== Segment start ==

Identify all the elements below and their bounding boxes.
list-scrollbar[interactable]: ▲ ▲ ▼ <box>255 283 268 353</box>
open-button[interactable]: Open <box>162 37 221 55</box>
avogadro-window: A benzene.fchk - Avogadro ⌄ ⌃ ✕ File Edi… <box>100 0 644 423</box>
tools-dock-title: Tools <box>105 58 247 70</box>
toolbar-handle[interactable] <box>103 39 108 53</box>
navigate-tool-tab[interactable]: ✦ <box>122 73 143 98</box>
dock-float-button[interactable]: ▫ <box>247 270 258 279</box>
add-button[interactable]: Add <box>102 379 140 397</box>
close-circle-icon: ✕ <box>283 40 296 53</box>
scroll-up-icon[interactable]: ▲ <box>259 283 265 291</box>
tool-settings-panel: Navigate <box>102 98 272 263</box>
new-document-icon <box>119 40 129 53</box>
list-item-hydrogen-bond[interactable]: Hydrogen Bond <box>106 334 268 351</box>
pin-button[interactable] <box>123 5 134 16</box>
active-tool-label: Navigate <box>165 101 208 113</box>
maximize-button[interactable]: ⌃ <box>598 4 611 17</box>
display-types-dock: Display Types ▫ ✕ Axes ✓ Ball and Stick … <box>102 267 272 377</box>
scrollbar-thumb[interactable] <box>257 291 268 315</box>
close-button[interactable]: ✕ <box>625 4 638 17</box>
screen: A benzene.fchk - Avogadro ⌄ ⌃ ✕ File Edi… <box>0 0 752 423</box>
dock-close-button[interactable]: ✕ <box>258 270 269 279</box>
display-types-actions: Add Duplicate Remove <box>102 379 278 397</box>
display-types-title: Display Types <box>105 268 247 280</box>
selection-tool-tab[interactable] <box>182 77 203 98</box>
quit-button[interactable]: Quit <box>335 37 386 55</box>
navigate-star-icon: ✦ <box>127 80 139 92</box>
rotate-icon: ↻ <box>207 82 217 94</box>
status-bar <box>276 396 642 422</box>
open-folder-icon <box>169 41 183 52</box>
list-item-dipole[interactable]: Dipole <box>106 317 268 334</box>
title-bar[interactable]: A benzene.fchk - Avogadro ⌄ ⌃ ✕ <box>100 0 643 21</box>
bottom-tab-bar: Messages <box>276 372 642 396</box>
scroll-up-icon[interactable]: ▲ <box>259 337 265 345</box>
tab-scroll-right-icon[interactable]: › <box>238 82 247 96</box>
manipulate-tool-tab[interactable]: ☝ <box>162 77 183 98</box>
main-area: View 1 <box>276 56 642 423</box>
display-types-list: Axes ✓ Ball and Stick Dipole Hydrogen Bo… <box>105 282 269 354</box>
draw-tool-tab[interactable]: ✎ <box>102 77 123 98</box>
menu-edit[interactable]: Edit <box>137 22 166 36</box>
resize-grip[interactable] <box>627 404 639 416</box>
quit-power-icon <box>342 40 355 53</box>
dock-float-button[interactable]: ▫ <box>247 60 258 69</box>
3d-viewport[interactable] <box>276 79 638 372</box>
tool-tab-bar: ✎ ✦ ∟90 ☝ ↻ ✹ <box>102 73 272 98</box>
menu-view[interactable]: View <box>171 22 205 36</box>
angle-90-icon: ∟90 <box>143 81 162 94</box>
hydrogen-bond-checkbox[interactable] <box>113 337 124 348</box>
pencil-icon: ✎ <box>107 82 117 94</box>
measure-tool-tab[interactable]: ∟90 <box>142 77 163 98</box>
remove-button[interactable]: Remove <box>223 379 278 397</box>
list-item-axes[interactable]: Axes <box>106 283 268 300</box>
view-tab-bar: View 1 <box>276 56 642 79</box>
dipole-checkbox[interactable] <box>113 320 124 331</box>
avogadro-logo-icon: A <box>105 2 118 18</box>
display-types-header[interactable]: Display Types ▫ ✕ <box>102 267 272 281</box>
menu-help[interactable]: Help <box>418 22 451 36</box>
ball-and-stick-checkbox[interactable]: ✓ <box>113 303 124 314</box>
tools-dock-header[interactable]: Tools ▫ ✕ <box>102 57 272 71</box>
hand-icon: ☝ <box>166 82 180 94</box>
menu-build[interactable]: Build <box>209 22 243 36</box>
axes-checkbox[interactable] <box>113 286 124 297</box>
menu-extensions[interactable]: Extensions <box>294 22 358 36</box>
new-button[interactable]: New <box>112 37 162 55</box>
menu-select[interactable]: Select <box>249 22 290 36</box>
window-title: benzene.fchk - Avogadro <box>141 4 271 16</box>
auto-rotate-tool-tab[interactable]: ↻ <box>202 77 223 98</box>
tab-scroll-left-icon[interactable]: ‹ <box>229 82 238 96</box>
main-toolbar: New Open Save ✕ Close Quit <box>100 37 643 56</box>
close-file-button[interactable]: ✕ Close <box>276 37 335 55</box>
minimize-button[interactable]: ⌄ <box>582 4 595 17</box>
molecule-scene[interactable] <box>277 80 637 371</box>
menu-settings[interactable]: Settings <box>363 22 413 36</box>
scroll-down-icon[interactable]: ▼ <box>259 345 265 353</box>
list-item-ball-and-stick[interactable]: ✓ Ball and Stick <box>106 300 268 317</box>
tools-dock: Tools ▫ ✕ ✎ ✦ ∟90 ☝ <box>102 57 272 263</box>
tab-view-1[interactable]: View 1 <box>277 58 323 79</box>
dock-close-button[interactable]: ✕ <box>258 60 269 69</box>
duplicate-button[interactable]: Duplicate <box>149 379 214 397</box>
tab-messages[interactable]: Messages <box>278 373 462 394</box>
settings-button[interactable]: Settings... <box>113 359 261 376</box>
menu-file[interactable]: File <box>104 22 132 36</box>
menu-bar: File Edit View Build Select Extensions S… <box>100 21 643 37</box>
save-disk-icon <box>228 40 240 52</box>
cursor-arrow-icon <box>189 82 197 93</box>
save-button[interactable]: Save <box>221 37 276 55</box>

== Segment end ==

# TASK REQUIREMENTS
Give the data again in full, exactly.

# WORKED SOLUTION
Identify all the elements below and their bounding boxes.
list-scrollbar[interactable]: ▲ ▲ ▼ <box>255 283 268 353</box>
open-button[interactable]: Open <box>162 37 221 55</box>
avogadro-window: A benzene.fchk - Avogadro ⌄ ⌃ ✕ File Edi… <box>100 0 644 423</box>
tools-dock-title: Tools <box>105 58 247 70</box>
toolbar-handle[interactable] <box>103 39 108 53</box>
navigate-tool-tab[interactable]: ✦ <box>122 73 143 98</box>
dock-float-button[interactable]: ▫ <box>247 270 258 279</box>
add-button[interactable]: Add <box>102 379 140 397</box>
close-circle-icon: ✕ <box>283 40 296 53</box>
scroll-up-icon[interactable]: ▲ <box>259 283 265 291</box>
tool-settings-panel: Navigate <box>102 98 272 263</box>
new-document-icon <box>119 40 129 53</box>
list-item-hydrogen-bond[interactable]: Hydrogen Bond <box>106 334 268 351</box>
pin-button[interactable] <box>123 5 134 16</box>
active-tool-label: Navigate <box>165 101 208 113</box>
maximize-button[interactable]: ⌃ <box>598 4 611 17</box>
display-types-dock: Display Types ▫ ✕ Axes ✓ Ball and Stick … <box>102 267 272 377</box>
scrollbar-thumb[interactable] <box>257 291 268 315</box>
close-button[interactable]: ✕ <box>625 4 638 17</box>
screen: A benzene.fchk - Avogadro ⌄ ⌃ ✕ File Edi… <box>0 0 752 423</box>
dock-close-button[interactable]: ✕ <box>258 270 269 279</box>
display-types-actions: Add Duplicate Remove <box>102 379 278 397</box>
display-types-title: Display Types <box>105 268 247 280</box>
selection-tool-tab[interactable] <box>182 77 203 98</box>
quit-button[interactable]: Quit <box>335 37 386 55</box>
navigate-star-icon: ✦ <box>127 80 139 92</box>
rotate-icon: ↻ <box>207 82 217 94</box>
status-bar <box>276 396 642 422</box>
open-folder-icon <box>169 41 183 52</box>
list-item-dipole[interactable]: Dipole <box>106 317 268 334</box>
title-bar[interactable]: A benzene.fchk - Avogadro ⌄ ⌃ ✕ <box>100 0 643 21</box>
bottom-tab-bar: Messages <box>276 372 642 396</box>
scroll-up-icon[interactable]: ▲ <box>259 337 265 345</box>
tab-scroll-right-icon[interactable]: › <box>238 82 247 96</box>
manipulate-tool-tab[interactable]: ☝ <box>162 77 183 98</box>
main-area: View 1 <box>276 56 642 423</box>
display-types-list: Axes ✓ Ball and Stick Dipole Hydrogen Bo… <box>105 282 269 354</box>
draw-tool-tab[interactable]: ✎ <box>102 77 123 98</box>
menu-edit[interactable]: Edit <box>137 22 166 36</box>
resize-grip[interactable] <box>627 404 639 416</box>
quit-power-icon <box>342 40 355 53</box>
dock-float-button[interactable]: ▫ <box>247 60 258 69</box>
3d-viewport[interactable] <box>276 79 638 372</box>
tool-tab-bar: ✎ ✦ ∟90 ☝ ↻ ✹ <box>102 73 272 98</box>
menu-view[interactable]: View <box>171 22 205 36</box>
angle-90-icon: ∟90 <box>143 81 162 94</box>
hydrogen-bond-checkbox[interactable] <box>113 337 124 348</box>
pencil-icon: ✎ <box>107 82 117 94</box>
measure-tool-tab[interactable]: ∟90 <box>142 77 163 98</box>
remove-button[interactable]: Remove <box>223 379 278 397</box>
list-item-axes[interactable]: Axes <box>106 283 268 300</box>
view-tab-bar: View 1 <box>276 56 642 79</box>
dipole-checkbox[interactable] <box>113 320 124 331</box>
avogadro-logo-icon: A <box>105 2 118 18</box>
display-types-header[interactable]: Display Types ▫ ✕ <box>102 267 272 281</box>
menu-help[interactable]: Help <box>418 22 451 36</box>
ball-and-stick-checkbox[interactable]: ✓ <box>113 303 124 314</box>
tools-dock-header[interactable]: Tools ▫ ✕ <box>102 57 272 71</box>
hand-icon: ☝ <box>166 82 180 94</box>
menu-build[interactable]: Build <box>209 22 243 36</box>
axes-checkbox[interactable] <box>113 286 124 297</box>
menu-extensions[interactable]: Extensions <box>294 22 358 36</box>
new-button[interactable]: New <box>112 37 162 55</box>
menu-select[interactable]: Select <box>249 22 290 36</box>
window-title: benzene.fchk - Avogadro <box>141 4 271 16</box>
auto-rotate-tool-tab[interactable]: ↻ <box>202 77 223 98</box>
tab-scroll-left-icon[interactable]: ‹ <box>229 82 238 96</box>
main-toolbar: New Open Save ✕ Close Quit <box>100 37 643 56</box>
close-file-button[interactable]: ✕ Close <box>276 37 335 55</box>
minimize-button[interactable]: ⌄ <box>582 4 595 17</box>
molecule-scene[interactable] <box>277 80 637 371</box>
menu-settings[interactable]: Settings <box>363 22 413 36</box>
scroll-down-icon[interactable]: ▼ <box>259 345 265 353</box>
list-item-ball-and-stick[interactable]: ✓ Ball and Stick <box>106 300 268 317</box>
tools-dock: Tools ▫ ✕ ✎ ✦ ∟90 ☝ <box>102 57 272 263</box>
tab-view-1[interactable]: View 1 <box>277 58 323 79</box>
dock-close-button[interactable]: ✕ <box>258 60 269 69</box>
duplicate-button[interactable]: Duplicate <box>149 379 214 397</box>
tab-messages[interactable]: Messages <box>278 373 462 394</box>
settings-button[interactable]: Settings... <box>113 359 261 376</box>
menu-file[interactable]: File <box>104 22 132 36</box>
menu-bar: File Edit View Build Select Extensions S… <box>100 21 643 37</box>
save-disk-icon <box>228 40 240 52</box>
cursor-arrow-icon <box>189 82 197 93</box>
save-button[interactable]: Save <box>221 37 276 55</box>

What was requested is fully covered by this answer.